Many of the texts Orimo selected are authoritative without explicit authorship, but she reminds us there is in fact a person with emotions and (potentially) ethics reading, analyzing, judging, editing, censoring and generating information that impacts the lives of others. Shot List, while visually clinical and detached, in true authoritative style, is a gruesome document that gives a clue to its specific originators. It is a series of still photographic frames with one line on a long “shot list” illuminated in each frame. Each illuminated line describes in graphic detail a scene officially ordered to be censored from documentary film footage of the effects of the atomic bombs on people in Japan. This program of US government censorship went on for 25 years after WWII. In the right-bottom corner of the final image is a line of letters with a slash that indicates the initials of the authorizing official and the secretary who typed the text, providing a trace of authorship, an editor, a witness to, and complicity with the tragedy. The companion piece to ‘Shot List”, called “Fuin (Sealed)” shows a toy model of the B-29 plane (used to drop the atomic bomb) dispersed in parts and displayed like artifacts in an archeological dig. Each part has been carefully wrapped with linen and hand-stitched closed. The display appears as a kind of shroud covering bones.

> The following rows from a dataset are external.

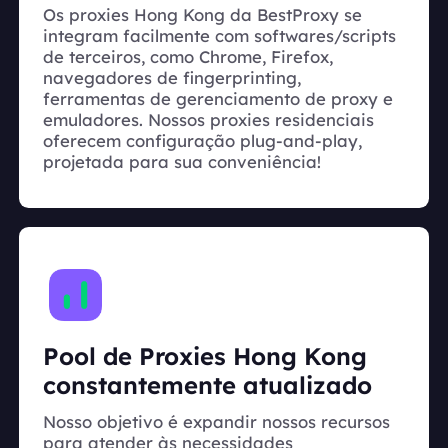
Os proxies Hong Kong da BestProxy se
integram facilmente com softwares/scripts
de terceiros, como Chrome, Firefox,
navegadores de fingerprinting,
ferramentas de gerenciamento de proxy e
emuladores. Nossos proxies residenciais
oferecem configuração plug-and-play,
projetada para sua conveniência!
Pool de Proxies Hong Kong
constantemente atualizado
Nosso objetivo é expandir nossos recursos
para atender às necessidades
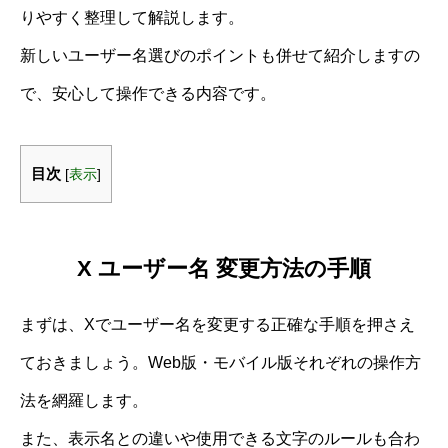
りやすく整理して解説します。
新しいユーザー名選びのポイントも併せて紹介しますの
で、安心して操作できる内容です。
目次
[
表示
]
X ユーザー名 変更方法の手順
まずは、Xでユーザー名を変更する正確な手順を押さえ
ておきましょう。Web版・モバイル版それぞれの操作方
法を網羅します。
また、表示名との違いや使用できる文字のルールも合わ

Sound Drawings (Harvard Sentences) connect the hand to the voice. In small handwritten notes that make them seem almost casual, or perhaps secret, these 720 distinct phrases were developed by linguists at Harvard University for audibility tests for pilots in excessive sound situations so that radio commands could be clearly heard. The phrases are not important for their meaning, only for their syllabic and audible coherence. Orimo reflects in an adjacent grid the images of the sentences’ sound waves when spoken. The sentences are excessively benign, but that quality makes the search for any kind of hidden meaning among them a kind of game. The grid format here refutes a linear reading, instead inviting rereading, and recognition of pattern and difference.

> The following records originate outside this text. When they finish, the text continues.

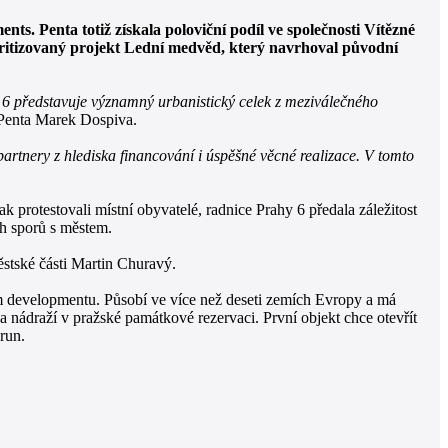
s. Penta totiž získala poloviční podíl ve společnosti Vítězné
kritizovaný projekt Lední medvěd, který navrhoval původní
 6 představuje významný urbanistický celek z meziválečného
 Penta Marek Dospiva.
artnery z hlediska financování i úspěšné věcné realizace. V tomto
 protestovali místní obyvatelé, radnice Prahy 6 předala záležitost
ch sporů s městem.
stské části Martin Churavý.
ním developmentu. Působí ve více než deseti zemích Evropy a má
a nádraží v pražské památkové rezervaci. První objekt chce otevřít
run.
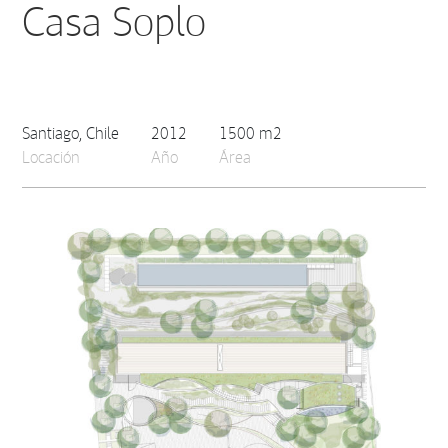
Casa Soplo
Santiago, Chile
2012
1500 m2
Locación
Año
Área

The works in the exhibition are mute, but they beg the viewer to mouth the words, to speak them in order to hear them. How provocative or dull they are. How they feel to say: are they rhythmic, pleasurable or dangerous, are they painful, the syllables that form the words that make the sentences that contain meaning? Each level of language builds to something, moving from nonsense to consensus – a shaped and shared concept. Language is so familiar that we forget this meaning making happens every time we read, we speak. We only pause when we meet the unfamiliar. Orimo wants to slow us down in order to experience familiarity and dislocation simultaneously, to read into the gaps visible before us.